4. As in effect during the taxable years in question, section 704(b) provided as follows:
SEC. 704(b). Distributive Share Determined by Income or Loss Ratio.--A partner's distributive share of any item of income, gain, loss, deduction, or credit shall be determined in accordance with his distributive share of taxable income or loss of the partnership, as described in section 702(a)(9), for the taxable year, if--
(1) the partnership agreement does not provide as to the partner's distributive share of such item, or
(2) the principal purpose of any provision in the partnership agreement with respect to the partner's distributive share of such item is the avoidance or evasion of any tax imposed by this subtitle. ↩
5. Section 704 was amended by section 213(d), Tax Reform Act of 1976, Pub. L. 94-455, 90 Stat. 1520, 1548, and section 704(b)↩, as amended, replaced the "tax-avoidance or -evasion" test with a "substantial economic effect" test.

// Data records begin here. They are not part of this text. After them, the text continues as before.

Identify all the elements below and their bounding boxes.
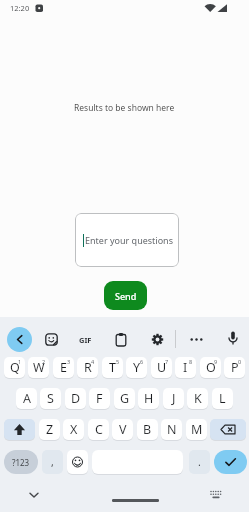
staticText: M: [191, 421, 203, 438]
staticText: I: [183, 359, 188, 376]
staticText: E: [60, 359, 67, 376]
staticText: 4: [91, 358, 95, 365]
button[interactable]: Q: [4, 357, 25, 378]
button[interactable]: [7, 327, 32, 352]
staticText: F: [96, 390, 103, 407]
staticText: ,: [51, 455, 54, 469]
button[interactable]: C: [88, 419, 109, 440]
button[interactable]: F: [89, 388, 110, 409]
staticText: N: [167, 421, 177, 438]
staticText: C: [95, 421, 103, 438]
staticText: Z: [46, 421, 54, 438]
button[interactable]: I: [175, 357, 196, 378]
staticText: 6: [140, 358, 144, 365]
button[interactable]: B: [137, 419, 158, 440]
button[interactable]: D: [65, 388, 86, 409]
button[interactable]: .: [189, 450, 210, 474]
staticText: V: [119, 421, 127, 438]
staticText: K: [194, 390, 202, 407]
button[interactable]: [209, 487, 223, 501]
button[interactable]: [114, 332, 128, 347]
button[interactable]: A: [16, 388, 37, 409]
button[interactable]: [44, 332, 59, 347]
button[interactable]: R: [77, 357, 98, 378]
staticText: S: [47, 390, 54, 407]
staticText: 12:20: [10, 3, 30, 13]
button[interactable]: [150, 332, 165, 347]
staticText: Enter your questions: [85, 234, 173, 246]
staticText: 8: [189, 358, 193, 365]
button[interactable]: K: [187, 388, 208, 409]
staticText: J: [172, 390, 176, 407]
button[interactable]: Y: [126, 357, 147, 378]
button[interactable]: O: [200, 357, 221, 378]
staticText: T: [109, 359, 116, 376]
button[interactable]: Enter your questions: [75, 213, 179, 267]
staticText: Results to be shown here: [74, 102, 175, 114]
staticText: 3: [67, 358, 71, 365]
button[interactable]: ,: [42, 450, 63, 474]
button[interactable]: X: [63, 419, 84, 440]
staticText: Q: [10, 359, 20, 376]
button[interactable]: Send: [104, 281, 147, 310]
button[interactable]: G: [114, 388, 135, 409]
button[interactable]: ?123: [4, 450, 38, 474]
staticText: GIF: [79, 335, 92, 345]
staticText: U: [157, 359, 167, 376]
button[interactable]: L: [212, 388, 233, 409]
staticText: 5: [116, 358, 120, 365]
staticText: A: [23, 390, 31, 407]
button[interactable]: [4, 419, 35, 440]
staticText: 0: [238, 358, 242, 365]
button[interactable]: [188, 332, 205, 347]
staticText: P: [231, 359, 239, 376]
staticText: D: [71, 390, 81, 407]
button[interactable]: T: [102, 357, 123, 378]
button[interactable]: N: [161, 419, 182, 440]
staticText: ?123: [12, 457, 30, 468]
button[interactable]: H: [138, 388, 159, 409]
button[interactable]: [210, 419, 246, 440]
button[interactable]: J: [163, 388, 184, 409]
button[interactable]: M: [186, 419, 207, 440]
staticText: X: [70, 421, 78, 438]
button[interactable]: GIF: [74, 332, 96, 347]
staticText: Y: [133, 359, 141, 376]
button[interactable]: Z: [39, 419, 60, 440]
button[interactable]: [226, 330, 240, 348]
staticText: W: [33, 359, 45, 376]
button[interactable]: S: [40, 388, 61, 409]
staticText: .: [198, 455, 201, 469]
staticText: 2: [42, 358, 46, 365]
button[interactable]: E: [53, 357, 74, 378]
staticText: H: [144, 390, 154, 407]
staticText: G: [120, 390, 130, 407]
button[interactable]: [214, 450, 247, 474]
button[interactable]: W: [28, 357, 49, 378]
button[interactable]: P: [224, 357, 245, 378]
staticText: R: [84, 359, 92, 376]
button[interactable]: [28, 489, 40, 501]
button[interactable]: [67, 450, 88, 474]
staticText: 1: [18, 358, 22, 365]
staticText: L: [219, 390, 226, 407]
staticText: B: [143, 421, 152, 438]
staticText: 9: [214, 358, 218, 365]
button[interactable]: V: [112, 419, 133, 440]
staticText: 7: [165, 358, 169, 365]
staticText: O: [206, 359, 216, 376]
button[interactable]: U: [151, 357, 172, 378]
staticText: Send: [115, 290, 137, 302]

6. See also Magaziner v. Commissioner,T.C. Memo. 1978-205↩.
7. The record does not show the amount of petitioner's tax basis in Castleton and Altamonte in 1973, 1974, or 1975. Because respondent has not challenged petitioner's share of partnership deductions other than the special allocations of interest expense, we assume that such basis existed at least to the extent of those deductions.↩
8. The pertinent parts of sections 23-4-1-18 and 23-4-1-40, Ind. Code Ann. (Burns 1972), provide:
23-4-1-18 Rules determining rights and duties of partners.--The rights and duties of the partners in relation to the partnership shall be determined, subject to any agreement between them * * *.
23-4-1-40 Rules for distribution.--In settling accounts between the partners after dissolution * * * subject to any agreement to the contrary↩ * * *. [Emphasis supplied.]
9. SEC. 741. RECOGNITION AND CHARACTER OF GAIN OR LOSS ON SALE OR EXCHANGE.
In the case of a sale or exchange of an interest in a partnership, gain or loss shall be recognized to the transferor partner. Such gain or loss shall be considered as gain or loss from the sale or exchange of a capital asset, except as otherwise provided in section 751↩ (relating to unrealized receivables and inventory items which have appreciated substantially in value).
10. Respondent's determination that petitioner must recognize capital gain to the entire extent of his deficit capital account balance in Castleton apparently assumes that petitioner's tax basis was zero. As stated in footnote 7, supra,↩ the record herein does not show the amount of that basis. In any event, our resolution of this issue renders the determination of petitioner's tax basis unnecessary.